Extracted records
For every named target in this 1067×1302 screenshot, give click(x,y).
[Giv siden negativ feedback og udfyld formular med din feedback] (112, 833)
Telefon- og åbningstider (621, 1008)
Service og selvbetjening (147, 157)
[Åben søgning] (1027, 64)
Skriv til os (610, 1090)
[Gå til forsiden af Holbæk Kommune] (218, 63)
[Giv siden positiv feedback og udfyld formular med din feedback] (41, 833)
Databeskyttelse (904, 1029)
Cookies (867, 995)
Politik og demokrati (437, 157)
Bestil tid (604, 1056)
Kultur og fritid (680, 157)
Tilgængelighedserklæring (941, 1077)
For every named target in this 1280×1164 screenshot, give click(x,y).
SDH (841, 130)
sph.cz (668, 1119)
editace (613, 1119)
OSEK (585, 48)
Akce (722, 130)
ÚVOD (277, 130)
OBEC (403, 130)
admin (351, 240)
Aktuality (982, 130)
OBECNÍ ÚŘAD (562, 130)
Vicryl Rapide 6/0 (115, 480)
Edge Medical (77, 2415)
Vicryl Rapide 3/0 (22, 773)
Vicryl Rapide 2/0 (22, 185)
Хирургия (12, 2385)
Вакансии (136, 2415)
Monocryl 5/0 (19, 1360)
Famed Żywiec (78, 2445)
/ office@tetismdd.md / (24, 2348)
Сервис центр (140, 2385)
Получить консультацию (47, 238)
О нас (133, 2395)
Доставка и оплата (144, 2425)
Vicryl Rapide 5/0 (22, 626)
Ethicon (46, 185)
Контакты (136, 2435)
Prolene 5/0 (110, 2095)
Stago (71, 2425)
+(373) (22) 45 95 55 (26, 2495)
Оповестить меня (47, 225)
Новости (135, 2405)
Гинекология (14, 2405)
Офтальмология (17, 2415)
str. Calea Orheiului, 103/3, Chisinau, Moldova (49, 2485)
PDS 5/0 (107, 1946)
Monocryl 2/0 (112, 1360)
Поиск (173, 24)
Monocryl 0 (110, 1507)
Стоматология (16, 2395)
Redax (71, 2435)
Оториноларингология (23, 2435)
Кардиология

### What is expected
Repeat exactly the lines of the data from the first one through the line with "Сервис центр (140, 2385)", both of them included.

### Exercise answer
For every named target in this 1067×1302 screenshot, give click(x,y).
[Giv siden negativ feedback og udfyld formular med din feedback] (112, 833)
Telefon- og åbningstider (621, 1008)
Service og selvbetjening (147, 157)
[Åben søgning] (1027, 64)
Skriv til os (610, 1090)
[Gå til forsiden af Holbæk Kommune] (218, 63)
[Giv siden positiv feedback og udfyld formular med din feedback] (41, 833)
Databeskyttelse (904, 1029)
Cookies (867, 995)
Politik og demokrati (437, 157)
Bestil tid (604, 1056)
Kultur og fritid (680, 157)
Tilgængelighedserklæring (941, 1077)
For every named target in this 1280×1164 screenshot, give click(x,y).
SDH (841, 130)
sph.cz (668, 1119)
editace (613, 1119)
OSEK (585, 48)
Akce (722, 130)
ÚVOD (277, 130)
OBEC (403, 130)
admin (351, 240)
Aktuality (982, 130)
OBECNÍ ÚŘAD (562, 130)
Vicryl Rapide 6/0 (115, 480)
Edge Medical (77, 2415)
Vicryl Rapide 3/0 (22, 773)
Vicryl Rapide 2/0 (22, 185)
Хирургия (12, 2385)
Вакансии (136, 2415)
Monocryl 5/0 (19, 1360)
Famed Żywiec (78, 2445)
/ office@tetismdd.md / (24, 2348)
Сервис центр (140, 2385)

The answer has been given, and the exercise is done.